At least in Germany, schizophrenia seems to be a catch-all diagnosis for everyone who seems anxious and agitated. Of course I was just that after spending an entire day in a noisy and disturbing clinic environment (disturbing due to strange co-patients and roommates, one of which was screaming all the time). My usual routine was disrupted, I didn't like the food, couldn't get any coffee, didn't have enough nicotine in my bloodstream because the smoker's lounge was too overcrowded for me to hang out there, had not slept the night before, and couldn't get any privacy and any quiet moment in that place. No wonder that I was close to a meltdown
What I didn't was is delusional. I'm an atheist, a naturalist and a rational skeptic. I don't subscribe to any conspiracy theories, don't hold any superstitious beliefs, and I'm able to see the world in grey shades rather than black and white or good and evil. I didn't hear voices, didn't see things, and didn't feel persecuted. I was merely a nervous wreck who wanted to get somewhere sane and safe and quiet, ASAP and pretty please. Apparently, that's sufficient reason to be restrained and injected with antipsychotics once you've voluntary checked yourself into therapy
Years later, I again sought help for my anxiety, depression, social awkwardness and reclusiveness, and also mentioned to the psychiatrist that I might be schizophrenic. I just wasn't sure. Back then, I knew nothing about Asperger's, and some Asperger symptoms fit the schizophrenia bill. She told me after a ten minute chat "I really don't have the impression that you are schizophrenic, but you know what, I'll prescribe you something that might take the pressure off".

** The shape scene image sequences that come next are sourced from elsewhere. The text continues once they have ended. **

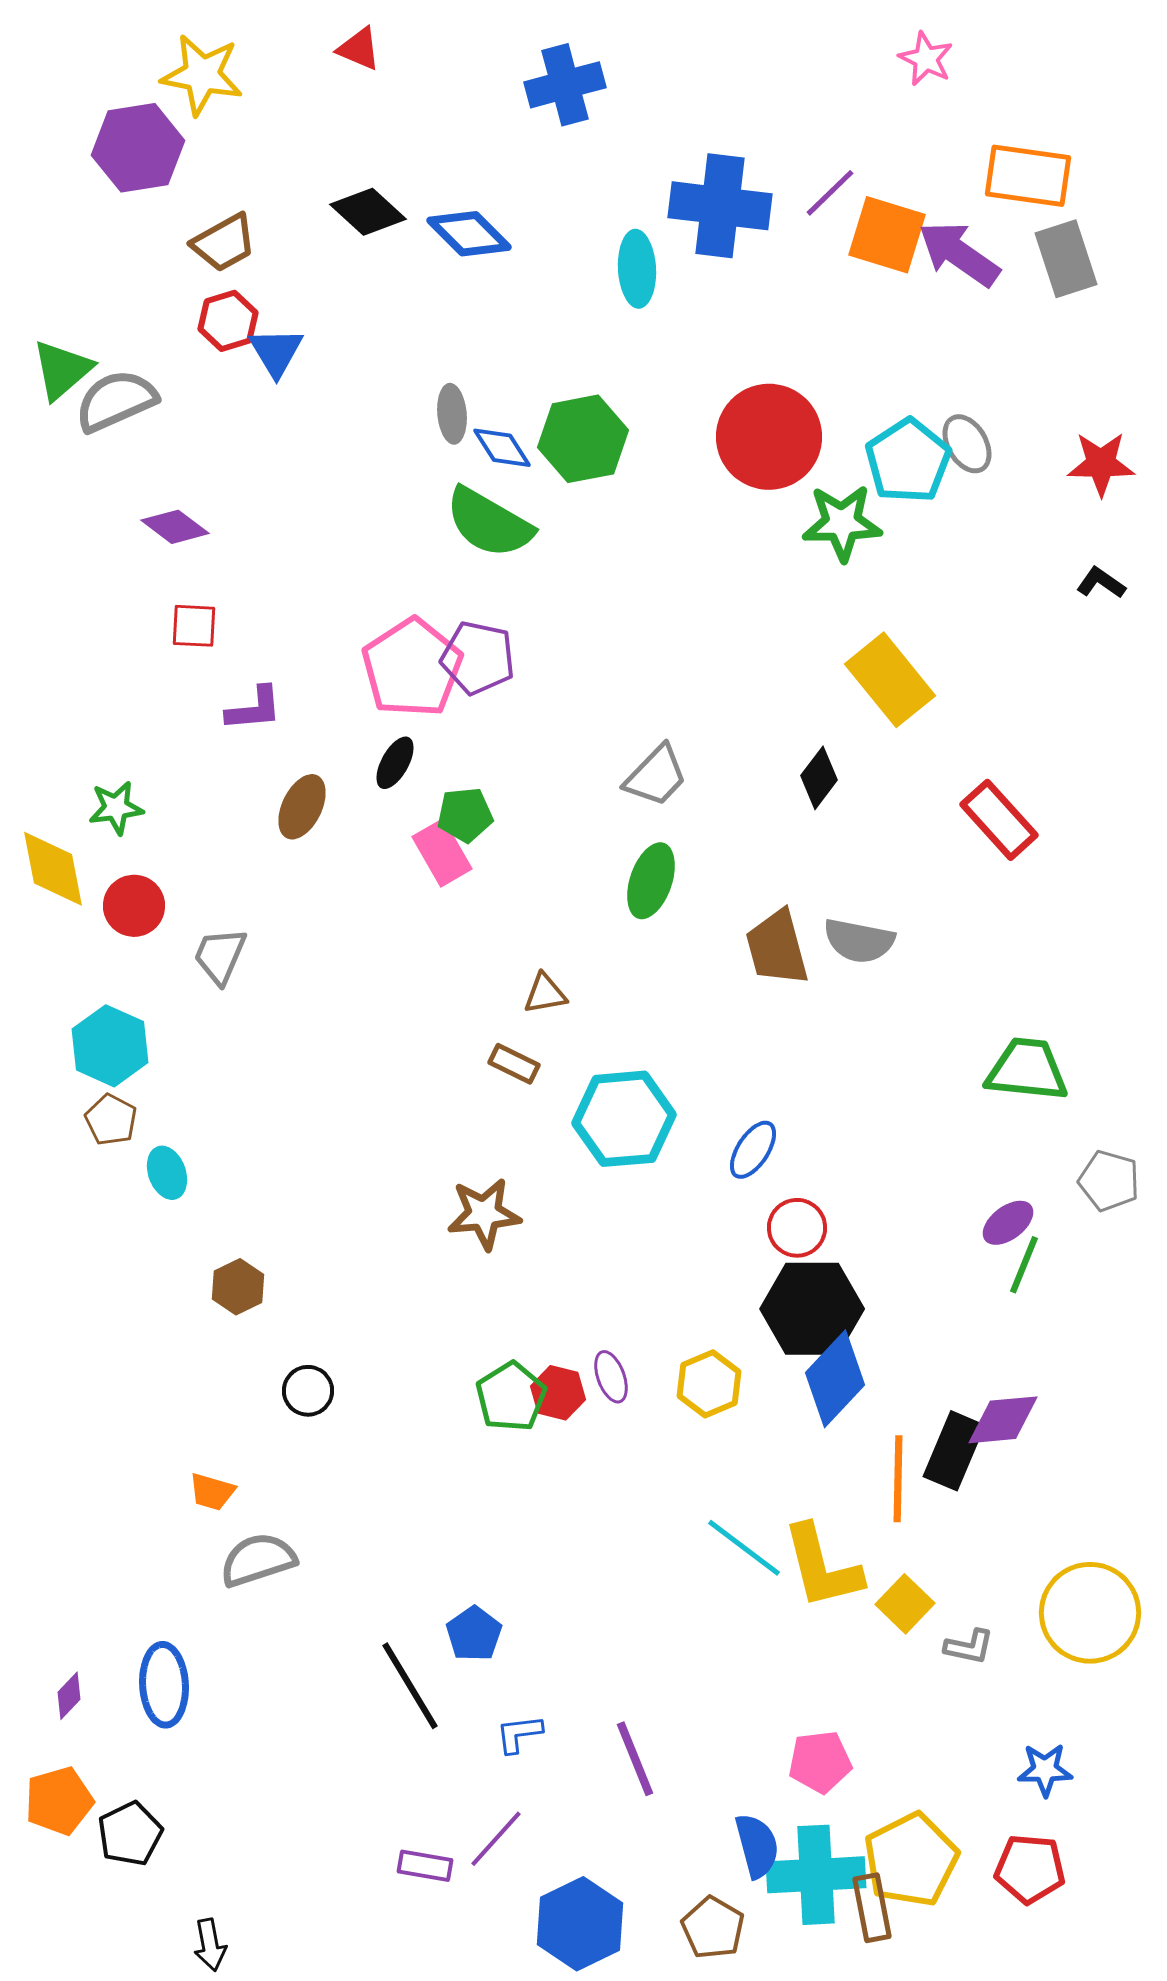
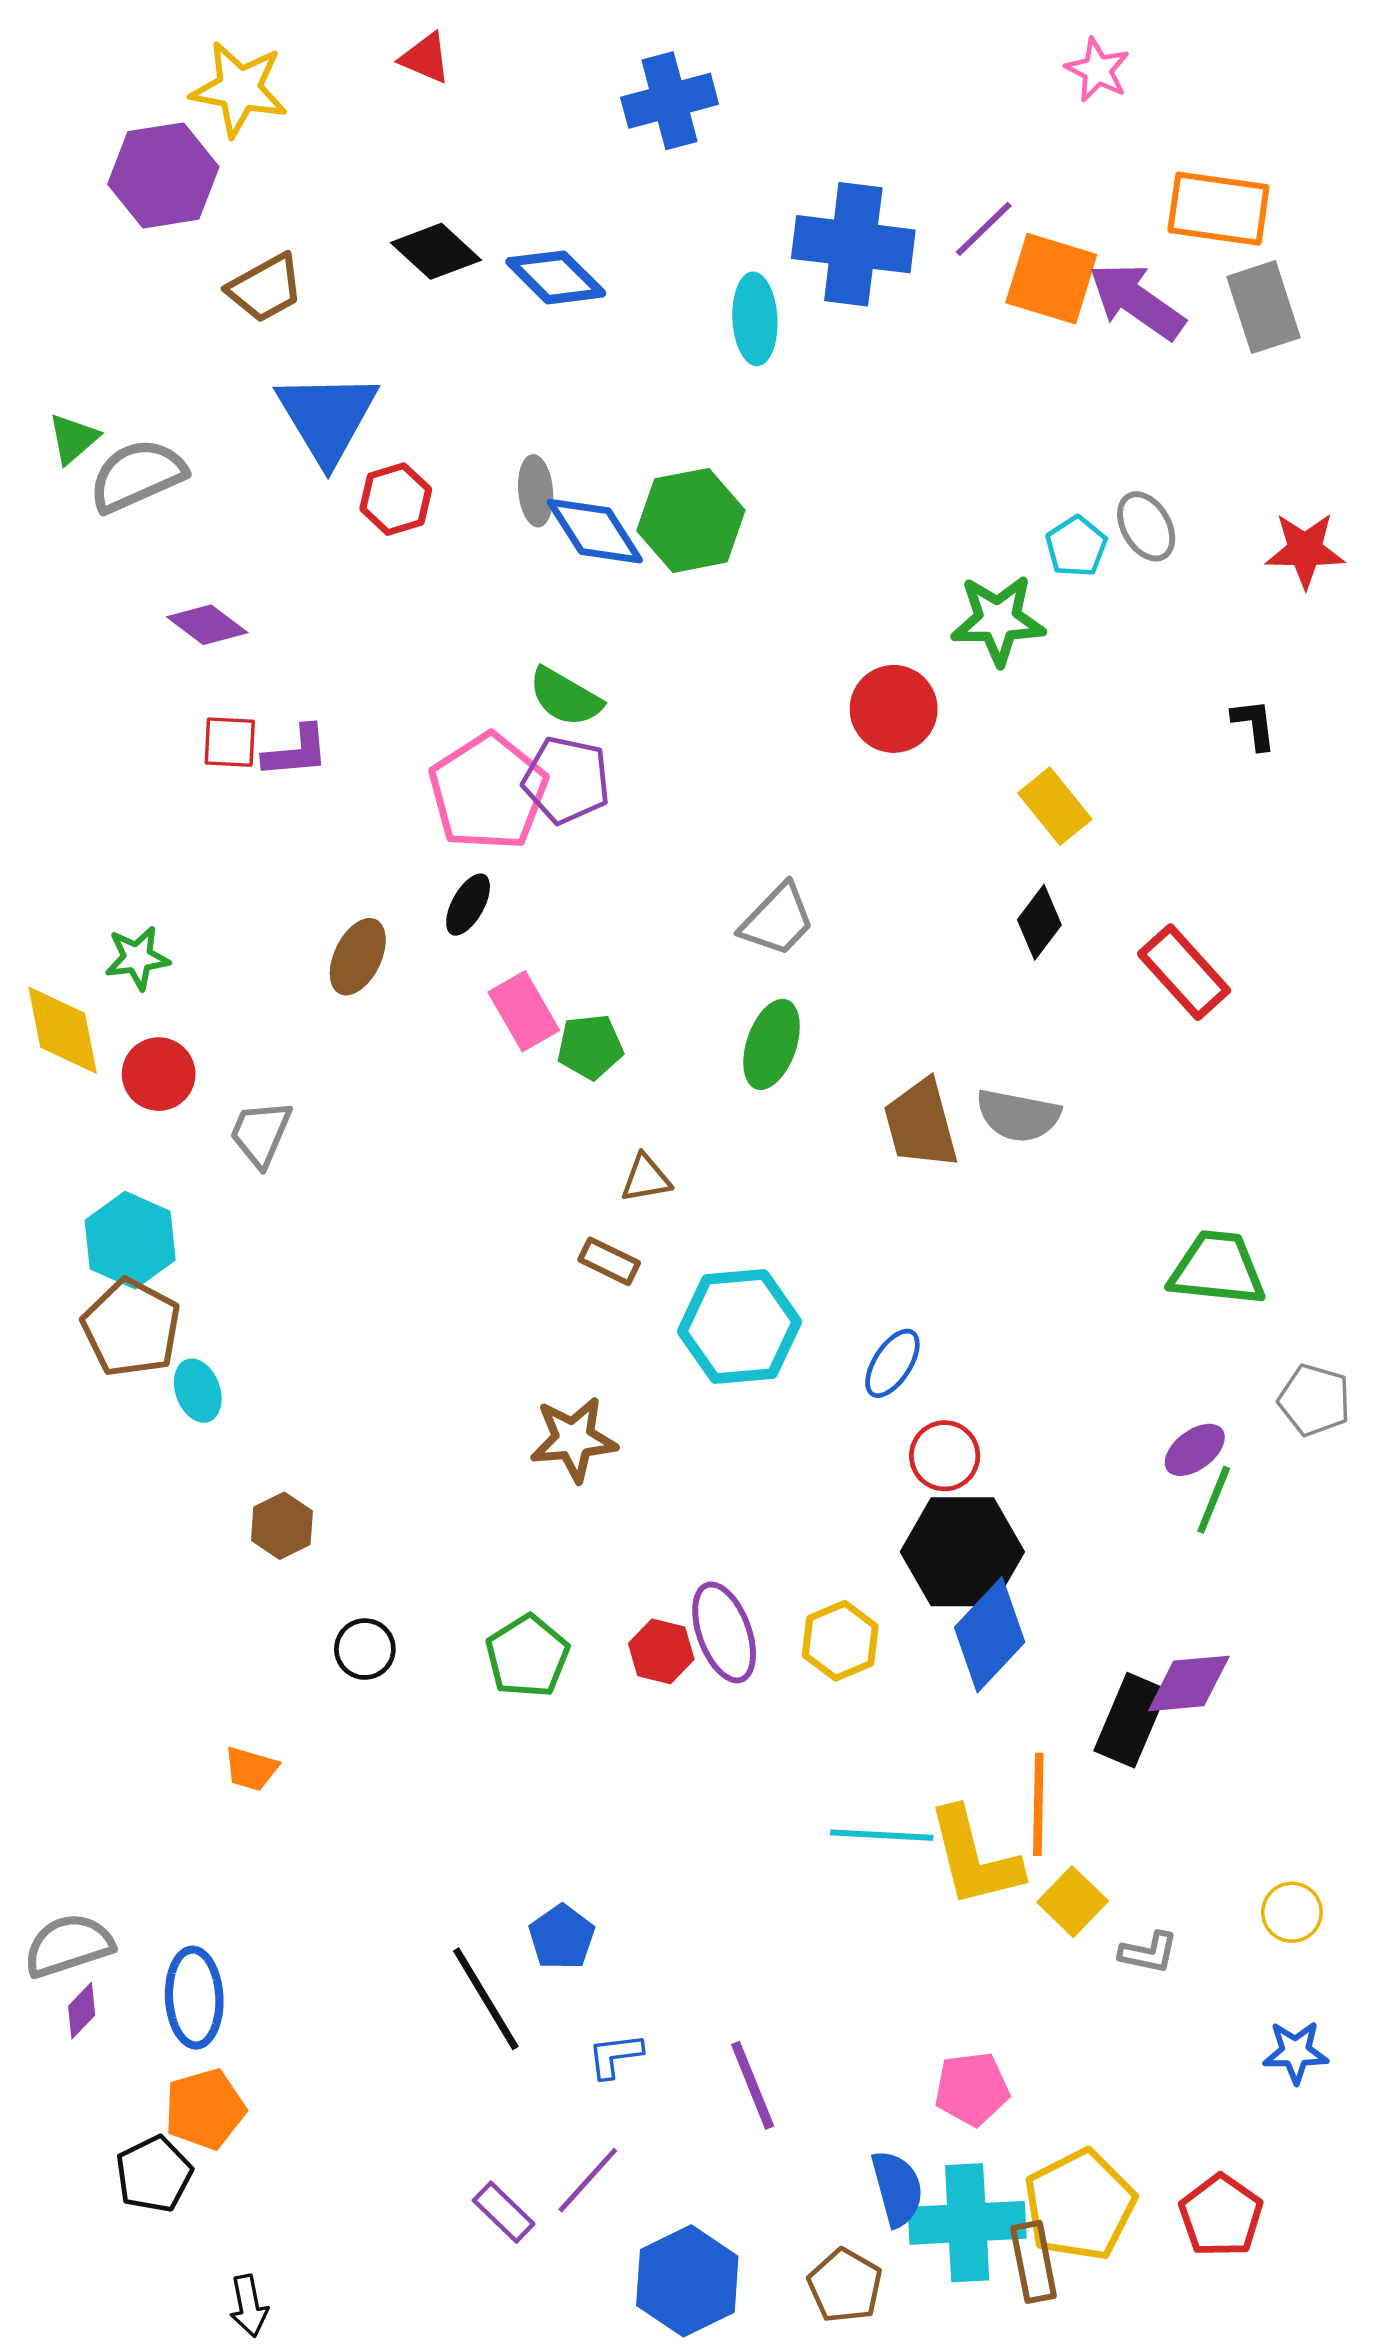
red hexagon: (228, 321) -> (396, 499), moved
blue triangle: (276, 352) -> (327, 417), size x1.6
green triangle: (62, 370) -> (73, 439), size x0.7
red circle: (769, 437) -> (894, 709), moved, size x0.7
blue diamond: (502, 448) -> (595, 531), size x1.4
cyan pentagon: (908, 461) -> (1076, 547), size x0.6
green semicircle: (489, 523) -> (565, 697), moved, size x0.7
black L-shape: (1101, 583) -> (1254, 724), moved, turned 48
yellow rectangle: (890, 680) -> (1055, 806), size x0.7
purple L-shape: (254, 709) -> (296, 752), moved
black diamond: (819, 778) -> (1039, 922), moved
green pentagon: (465, 815) -> (590, 1047), moved
brown pentagon: (111, 1120) -> (131, 1328), size x1.6
purple ellipse: (611, 1377) -> (724, 1632), size x1.6
green pentagon: (511, 1397) -> (527, 1656), moved
orange line: (898, 1479) -> (1038, 1804), moved
cyan line: (744, 1548) -> (882, 1835), turned -34
gray semicircle: (258, 1560) -> (69, 1945), moved
yellow circle: (1090, 1613) -> (1292, 1912), size x0.5
blue star: (1045, 1770) -> (1296, 2052), moved
orange pentagon: (59, 1801) -> (205, 2109), moved
purple rectangle: (425, 1866) -> (504, 2212), turned 34
red pentagon: (1030, 1869) -> (1221, 2216), turned 30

What she prescribed was Zyprexa, an antipsychotic Main side effects: ravenous appetite, rapid weight gain and diabetes. Just perfect for somebody with an inflammatory bowel disease and a stenosis who has to keep a strict diet. As much as I believe in modern medical science, I've entirely lost my trust in psychiatric medicine (I would say "psychotherapy", but that doesn't seem to exist anymore. Psychiatrists are just walking prescription pads nowadays).
I was just told self-injury and not speaking to my mum isn't common, as if that is any explanation at all as to why they thought I have Schizophrenia. The simpler explanation is that people who come from a troubled home would have an inclination to do both.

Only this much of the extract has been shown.